Gertrude's land under threat

Gertrude Kadzo, a 37-year-old farmer, stands in a neglected former pineapple fi
Gertrude Kadzo, a 37-year-old farmer, stands in an neglected former pineapple field.
Photo: Piers Benatar/Panos/ActionAid

When she talks about pineapples, Gertrude Kadzo looks wistful. It is only with hindsight that the 37-year-old farmer from Kenya’s Dakatcha Woodlands realises just how good they were to her.

Gertrude stopped growing them and instead planted jatropha, a tree she was told would be more profitable. But she was misinformed.

"When I was growing pineapples I used to make 150,000 Kenyan shillings a year," Gertrude remembers. That’s around $1700.

Since I’ve grown jatropha I’ve made nothing because there is no market for it. It has made me poor.

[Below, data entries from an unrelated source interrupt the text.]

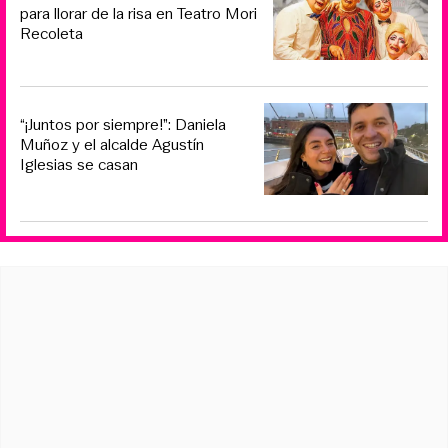
para llorar de la risa en Teatro Mori
Recoleta
“¡Juntos por siempre!”: Daniela
Muñoz y el alcalde Agustín
Iglesias se casan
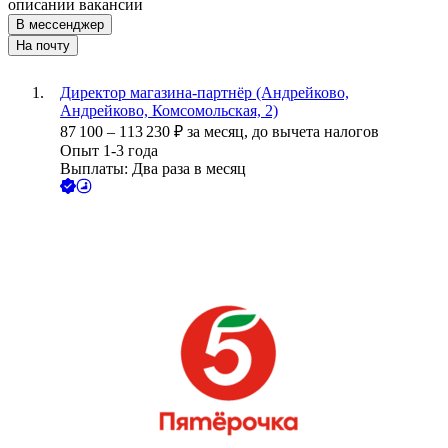
описании вакансии
В мессенджер
На почту
Директор магазина-партнёр (Андрейково,
Андрейково, Комсомольская, 2)
87 100
–
113 230
₽
за месяц,
до вычета налогов
Опыт 1-3 года
Выплаты: Два раза в месяц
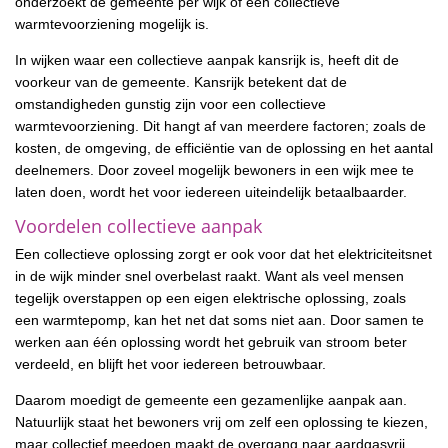
onderzoekt de gemeente per wijk of een collectieve
warmtevoorziening mogelijk is.
In wijken waar een collectieve aanpak kansrijk is, heeft dit de
voorkeur van de gemeente. Kansrijk betekent dat de
omstandigheden gunstig zijn voor een collectieve
warmtevoorziening. Dit hangt af van meerdere factoren; zoals de
kosten, de omgeving, de efficiëntie van de oplossing en het aantal
deelnemers. Door zoveel mogelijk bewoners in een wijk mee te
laten doen, wordt het voor iedereen uiteindelijk betaalbaarder.
Voordelen collectieve aanpak
Een collectieve oplossing zorgt er ook voor dat het elektriciteitsnet
in de wijk minder snel overbelast raakt. Want als veel mensen
tegelijk overstappen op een eigen elektrische oplossing, zoals
een warmtepomp, kan het net dat soms niet aan. Door samen te
werken aan één oplossing wordt het gebruik van stroom beter
verdeeld, en blijft het voor iedereen betrouwbaar.
Daarom moedigt de gemeente een gezamenlijke aanpak aan.
Natuurlijk staat het bewoners vrij om zelf een oplossing te kiezen,
maar collectief meedoen maakt de overgang naar aardgasvrij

Gertrude had 20 cows when she started growing jatropha. Now she has none. She had to sell them to pay for her children’s education because she has no other income. And now the very land Gertrude has farmed all her life is under threat – and she is at risk of eviction.

The Dakatcha Woodlands – home to 20,000 people, the ancestral land of the indigenous minority Watha and Giriama tribes, a global biodiversity hotspot – are set to be destroyed to make way for an Italian biofuel plantation.

Made from jatropha, the very same tree that destroyed Gertrude’s livelihood, these biofuels are considered a green, renewable alternative to fossil fuels. But a new report by ActionAid, the RSPB and Nature Kenya reveals that the opposite is true: emissions from biofuels made from jatropha could be six times higher than those from fossil fuels.

In his blog, our Media and Communications Officer Chris Coxon describes why and how  ActionAid is opposing the Dakatcha Woodlands plantation. Village elder Joshua Kahindi Pekeshe, meanwhile, writes of empty promises and a way of life under attack.

And Gertrude? “We want to keep living here. We were born here, married here, our children go to school here. If we are evicted to make way for the plantation, my community will have no place to go.”